The latest development has emerged in the ongoing Ripple Labs lawsuit against SEC as the US exchange commission will opt to submit its response to the motion of dismissal. From the legal team of Ripple Labs attorneys, James tweeted that the response by the plaintiff consisted of 60 pages. Moreover, the defendants Chris Larsen and Brad Garlinghouse of Ripple do not agree with the recent filing.
The letter by the exchange commission to judge Hon communicated that the plaintiff expects that the Ripple executives will provide their reasoning for not agreeing with the SEC response in opposition. Mr. Filan expressed in a tweet a similar view of how the defendant’s explanation should be heard.
The motion of intervention
James Filan on Twitter helped his followers by keeping them updated, and when a user asked a question regarding the response by any party, the attorney replied that there is no hearing planned this week. However, both the Ripple Labs and SEC have to answer the motion filed by the 3rd of May.
The person who filed the motion to intervene is Mr. Deaton, who has been very outspoken when it comes to Ripple vs. SEC. Founder of Crypto Law stated in a tweet that the motion he filed does not solely represent himself but thousands of XRP holders with him in this motion.
Recent progress in the Ripple vs. SEC case
The recent progress made in the lawsuit has been by SEC when they filed that adheres to Friday’s discovery conference.
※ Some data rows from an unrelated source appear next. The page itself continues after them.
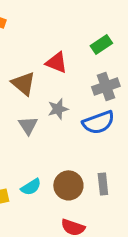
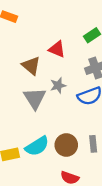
gray triangle: (28, 125) -> (35, 98), size x1.5
cyan semicircle: (31, 187) -> (37, 146), size x1.5

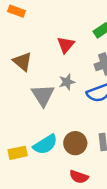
red triangle: (57, 49) -> (66, 45), turned 48
brown triangle: (31, 66) -> (22, 62), moved

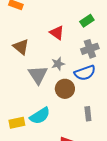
red triangle: (66, 45) -> (57, 33), turned -35
brown circle: (75, 143) -> (65, 89), moved

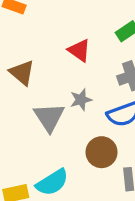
brown circle: (65, 89) -> (102, 152), moved

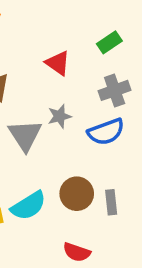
brown circle: (102, 152) -> (77, 194), moved

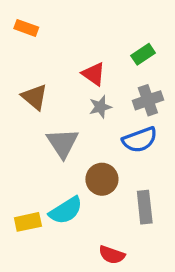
gray star: (59, 116) -> (100, 107), moved
brown circle: (77, 194) -> (102, 179), moved
gray rectangle: (111, 202) -> (145, 207), size x1.4

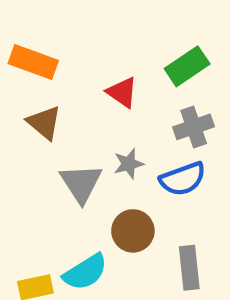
orange rectangle: (26, 28) -> (33, 62), moved, size x1.5
green rectangle: (143, 54) -> (187, 66), size x1.4
gray star: (100, 107) -> (129, 164), moved

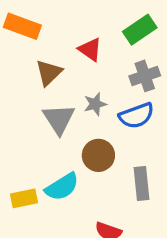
brown triangle: (44, 123) -> (49, 73), moved, turned 36

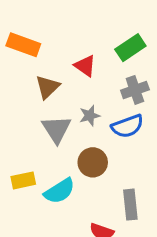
gray rectangle: (141, 183) -> (130, 205), moved
yellow rectangle: (24, 198) -> (23, 180), moved

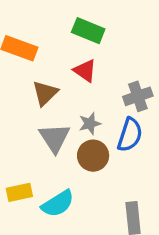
green rectangle: (130, 48) -> (88, 31), moved, turned 56
blue semicircle: (127, 126) -> (130, 135), turned -52
brown circle: (93, 162) -> (93, 156), moved

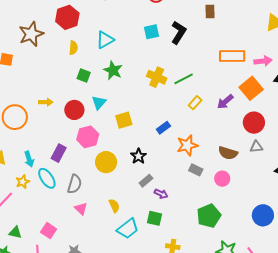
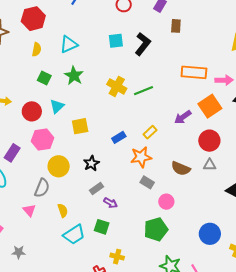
yellow rectangle: (195, 103) -> (150, 132), moved
pink circle: (222, 179) -> (166, 202), moved
gray semicircle: (75, 184) -> (42, 188), moved

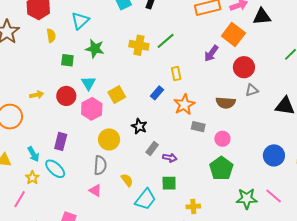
yellow rectangle: (150, 132) -> (176, 74), moved, turned -40
pink hexagon: (43, 139) -> (92, 109), moved

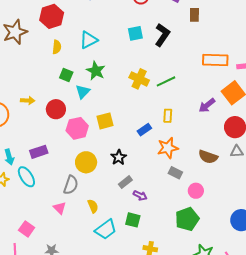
cyan triangle: (88, 83) -> (83, 92), moved
purple rectangle: (61, 141) -> (39, 152), turned 42

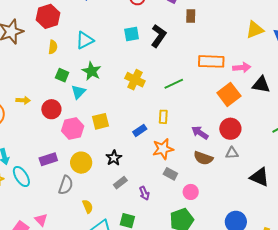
green line: (166, 81) -> (174, 84), moved
purple arrow: (207, 105) -> (200, 133), moved, turned 72
purple rectangle: (39, 152) -> (48, 159), moved
purple arrow: (140, 196) -> (144, 193), moved, turned 40
pink triangle: (60, 208) -> (41, 220), moved

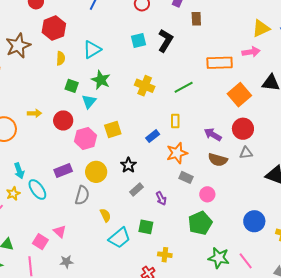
pink arrow: (242, 68) -> (251, 52), moved

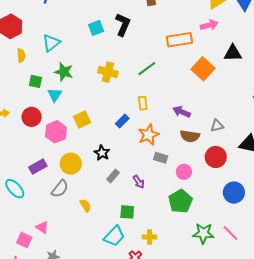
red circle: (243, 129) -> (216, 157), moved
gray semicircle: (82, 195) -> (60, 189), turned 30
cyan trapezoid: (120, 238) -> (114, 236), moved

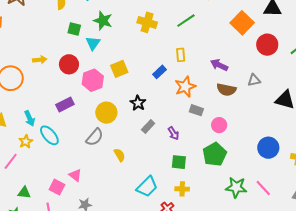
red circle: (216, 157) -> (267, 45), moved
purple rectangle: (38, 167) -> (65, 105), moved
green square: (127, 212) -> (179, 162), moved

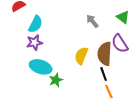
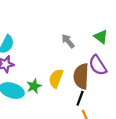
black line: (104, 74) -> (80, 98), turned 40
green star: (56, 80) -> (34, 86), moved

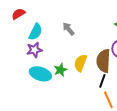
gray arrow: (68, 41) -> (68, 29), moved

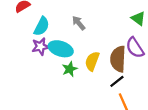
cyan ellipse: (40, 74) -> (61, 49), moved
black line: (102, 81) -> (117, 81), turned 32

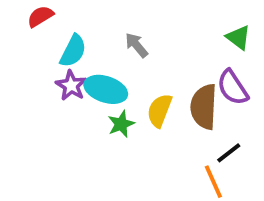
purple star: (40, 47) -> (71, 86), turned -30
black line: (117, 81) -> (229, 153), moved

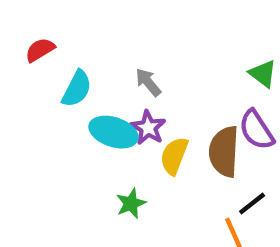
purple star: (71, 86) -> (148, 128), moved
green star: (121, 124) -> (131, 203), moved

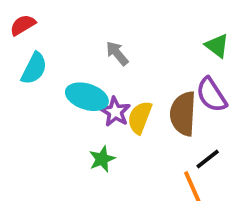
cyan semicircle: (77, 89) -> (34, 68), moved
purple star: (148, 128) -> (115, 112), moved

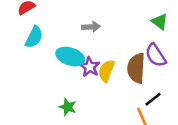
gray arrow: (117, 53) -> (91, 27), turned 126
green star: (102, 159) -> (68, 107), moved, turned -30

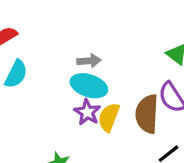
cyan ellipse: (70, 57) -> (89, 86), moved

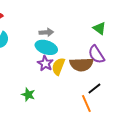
brown semicircle: (147, 114) -> (81, 64), turned -95

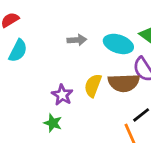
cyan ellipse: (46, 47) -> (118, 44), moved
purple star: (45, 63) -> (62, 95), moved

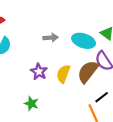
brown semicircle: (124, 83) -> (88, 72), turned 130
purple star: (62, 95) -> (39, 72), moved

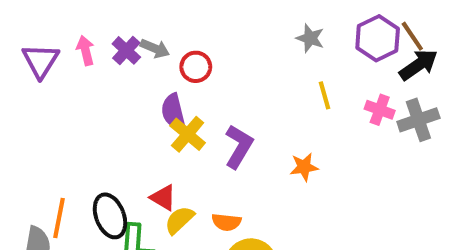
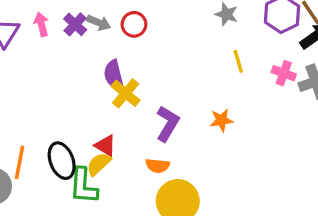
red circle: (196, 67) -> (134, 24), moved
purple L-shape: (239, 146) -> (168, 124), moved
yellow semicircle: (179, 220) -> (99, 164), moved

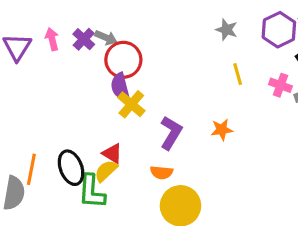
red circle: (134, 24) -> (123, 60), moved, size x1.5

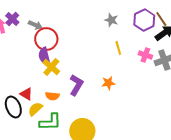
purple cross: (84, 39) -> (12, 19), moved
red triangle: (112, 153) -> (26, 94), moved
orange semicircle: (161, 172) -> (52, 96), moved
green L-shape: (92, 191) -> (50, 122), moved, turned -95

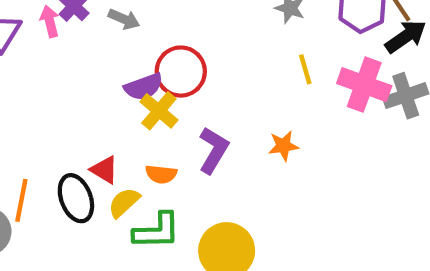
red circle: (46, 39) -> (181, 72), moved
pink cross: (145, 55) -> (364, 85), size x1.6
purple semicircle: (44, 56) -> (144, 87), turned -96

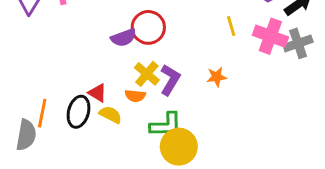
yellow cross: (159, 111) -> (147, 74), moved
black ellipse: (76, 198) -> (78, 112), turned 36
yellow semicircle: (124, 203) -> (110, 115), turned 70
green L-shape: (157, 231) -> (166, 125), moved

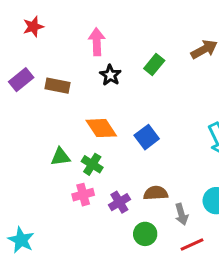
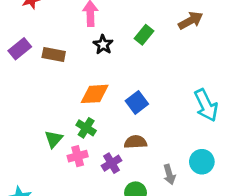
orange diamond: (101, 128) -> (95, 94), turned -60
green triangle: (60, 157) -> (54, 139), moved, turned -42
brown semicircle: (156, 193) -> (136, 142), moved

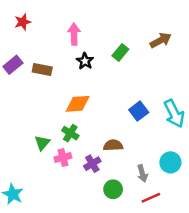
blue square: (137, 102) -> (139, 111), moved

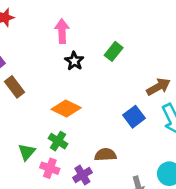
brown arrow: (161, 40) -> (158, 87), moved
brown rectangle: (42, 70) -> (15, 87), moved, turned 42
orange diamond: (78, 104) -> (66, 109), turned 30
pink cross: (63, 158) -> (50, 168), turned 35

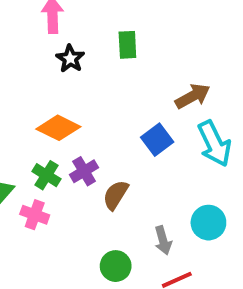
green rectangle: (114, 51) -> (127, 45), turned -42
brown semicircle: (105, 155) -> (116, 195), turned -55
purple cross: (82, 175) -> (84, 171), moved

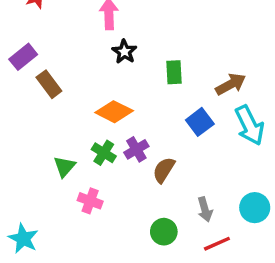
green rectangle: (127, 45) -> (174, 72), moved
pink cross: (35, 215) -> (90, 201), moved
cyan circle: (208, 223) -> (255, 208), moved

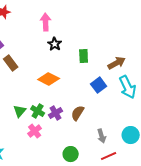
purple cross: (136, 149) -> (56, 113), moved
green cross: (104, 153) -> (38, 111), moved
pink cross: (90, 201) -> (35, 131), turned 32
green circle: (164, 232) -> (71, 154), moved

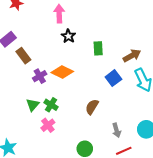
purple cross: (56, 113) -> (40, 76), moved

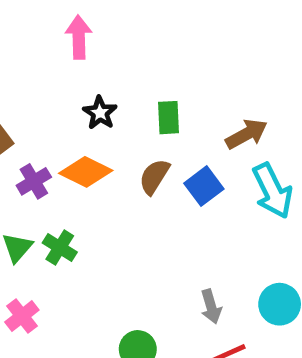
black star: (68, 36) -> (100, 113), moved
brown semicircle: (92, 107) -> (154, 177), moved
pink cross: (48, 125) -> (22, 316), moved

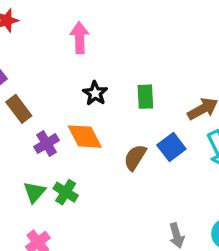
orange diamond: (86, 172) -> (85, 137), turned 36
brown semicircle: (154, 177) -> (135, 157), moved

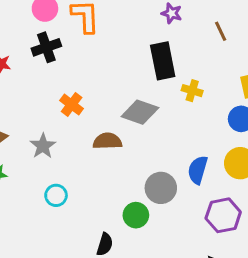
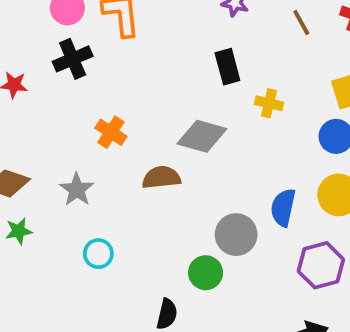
black rectangle: (163, 61) -> (227, 67), size x0.7

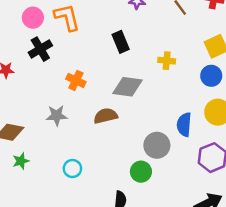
black rectangle: (227, 67) -> (121, 42), moved
orange cross: (111, 132) -> (76, 80), moved
gray star: (77, 189) -> (57, 115), moved, turned -30

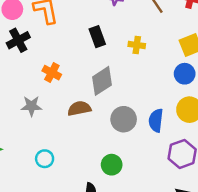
yellow cross: (167, 61) -> (137, 45), moved
gray diamond: (127, 87) -> (102, 81), turned -44
gray circle: (157, 145) -> (124, 119), moved

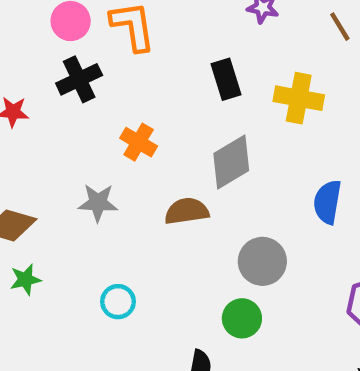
yellow cross: (137, 45) -> (299, 98), size x1.5
gray circle: (124, 119) -> (262, 261), moved
blue semicircle: (156, 120) -> (327, 202), moved

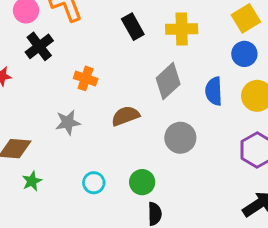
gray diamond: (231, 162) -> (168, 81), moved
green circle: (242, 318) -> (142, 182), moved

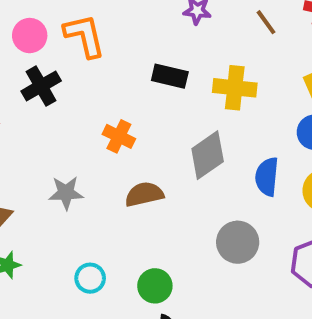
black rectangle: (133, 27) -> (170, 76), turned -55
orange cross: (86, 78) -> (119, 136), moved
gray circle: (180, 138) -> (238, 242), moved

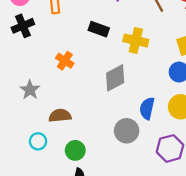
blue semicircle: (267, 177) -> (147, 108), moved
gray star: (66, 193) -> (30, 90), turned 30
brown semicircle: (144, 194) -> (60, 116), moved

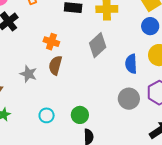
brown semicircle: (60, 116) -> (55, 65), moved, turned -54
gray circle: (127, 131) -> (129, 99), moved

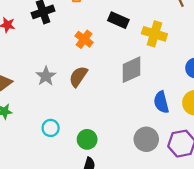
orange cross: (51, 42) -> (84, 39), moved
blue semicircle: (131, 64) -> (161, 102), turned -30

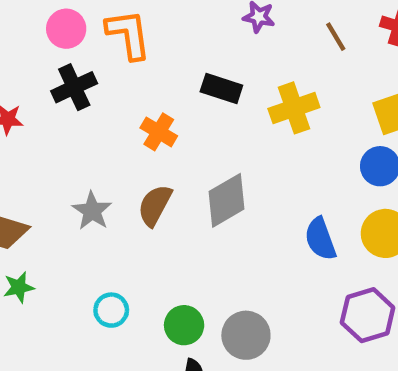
yellow cross: (154, 34) -> (294, 108), turned -30
gray diamond: (132, 70) -> (226, 200), moved
gray circle: (146, 139) -> (246, 335), moved

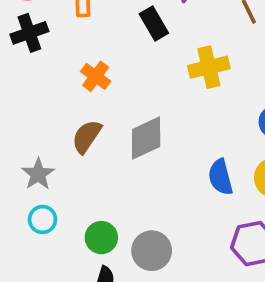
black rectangle: (221, 88) -> (154, 24), moved, turned 36
gray star: (92, 211) -> (38, 174), moved

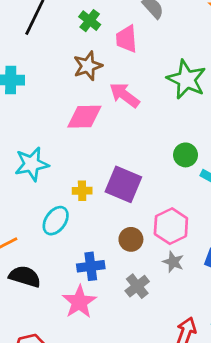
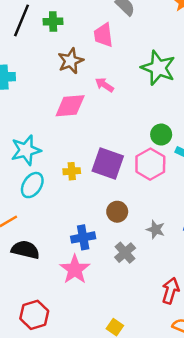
green cross: (90, 21) -> (53, 21), moved, turned -36
pink arrow: (124, 95) -> (104, 85), size x0.7
cyan ellipse: (56, 221) -> (32, 185), moved
pink hexagon: (171, 226) -> (150, 164), moved

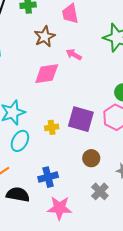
blue cross: (83, 237) -> (48, 177), moved
pink star: (75, 269) -> (60, 208), turned -30

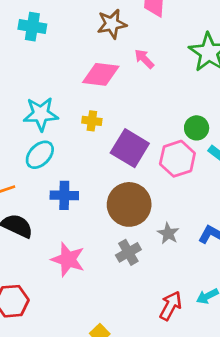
yellow cross: (52, 127) -> (92, 121), moved
brown circle: (91, 158) -> (129, 204), size x1.8
blue cross: (48, 177) -> (64, 195), moved

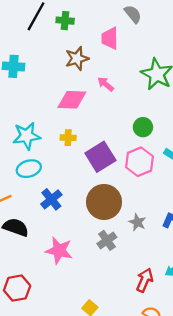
green circle: (197, 128) -> (143, 127), moved
purple square: (130, 148) -> (100, 157), turned 32
cyan ellipse: (40, 155) -> (29, 169), turned 35
blue cross: (64, 195) -> (51, 199), turned -35

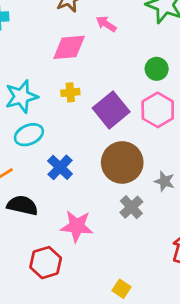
red hexagon: (17, 288) -> (46, 263), moved

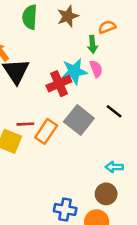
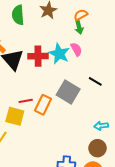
green arrow: (92, 44) -> (79, 27), moved
cyan star: (74, 71) -> (59, 54), turned -30
red cross: (59, 84) -> (38, 56), moved, turned 30

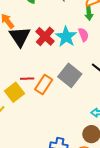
red cross: (38, 56) -> (45, 36), turned 36
yellow square: (15, 116) -> (15, 92), turned 30

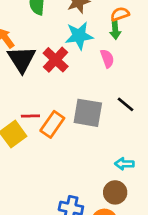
cyan star: (66, 37) -> (79, 36), moved, turned 30
gray square: (70, 75) -> (88, 113), turned -30

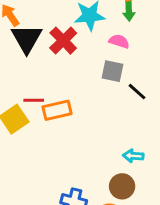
pink semicircle: (107, 58) -> (119, 41), turned -54
gray square: (88, 113) -> (112, 71), moved, size x0.7
orange rectangle: (52, 124) -> (57, 110), turned 40

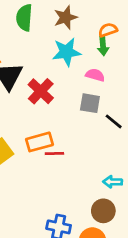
red cross: (63, 41) -> (41, 91), moved
red line: (34, 100) -> (54, 154), moved

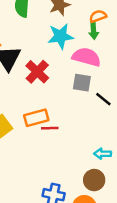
pink semicircle: (95, 75) -> (86, 57), size x1.6

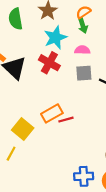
pink semicircle: (86, 57) -> (82, 50), size x0.6
red cross: (37, 72) -> (49, 63), moved

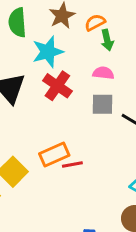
orange semicircle: (83, 12) -> (95, 22), moved
cyan star: (55, 38) -> (48, 52), moved

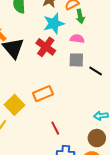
cyan star: (48, 52) -> (54, 24), moved
red line: (72, 165) -> (55, 128), moved, turned 72

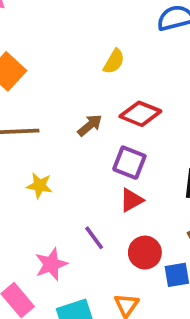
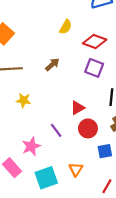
red diamond: (140, 114) -> (95, 42), moved
purple square: (129, 163) -> (94, 68), moved
red circle: (145, 253) -> (88, 128), moved

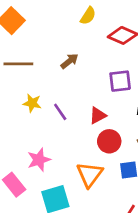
purple square: (94, 68) -> (120, 81), moved, turned -30
purple line: (56, 130) -> (60, 112), moved
orange triangle: (76, 169) -> (90, 174), moved, size x1.5

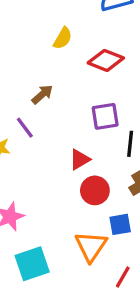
purple line: (60, 112) -> (25, 128), moved
orange triangle: (90, 174) -> (91, 246), moved

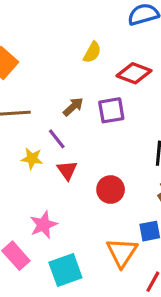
purple square: (105, 116) -> (111, 110), moved
red triangle: (80, 159) -> (67, 170), moved, turned -35
red circle: (95, 190) -> (111, 190), moved

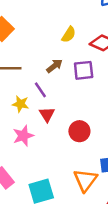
yellow semicircle: (92, 52) -> (69, 35), moved
pink star: (43, 225) -> (23, 136), moved

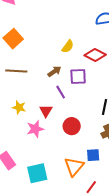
purple line: (40, 90) -> (61, 92), moved
yellow star: (20, 104) -> (19, 107), moved
pink star: (23, 136) -> (35, 129), moved

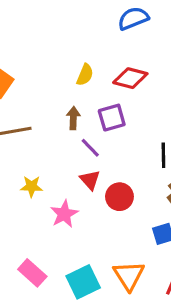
brown arrow: (54, 71) -> (73, 118), turned -40
red triangle: (46, 111) -> (90, 180), moved
orange triangle: (74, 167) -> (129, 276), moved

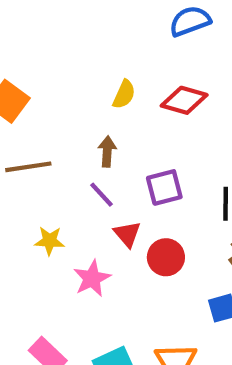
purple square: (112, 118) -> (164, 187), moved
purple line: (90, 148) -> (102, 195), moved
The discovery conference looked into the communication between Ripple and foreign exchange regulators, which alleges that Ripple has failed to abide by the Hague Convention and the laws of Federal Procedure.
After a stressful legal battle between SEC and Ripple, the crypto-based company argued SEC was trying an intimidation ploy for discovery, forcing Ripple to file a motion to the Judge to get SEC to end their tactics which later on SEC tried to deny to Judge Sarah.
In another letter filed on the 21st of April by the SEC, it requested the court of law to bar Ripple Labs to seek irrelevant information. Since according to SEC staff, that information was already ordered as undiscoverable by the court.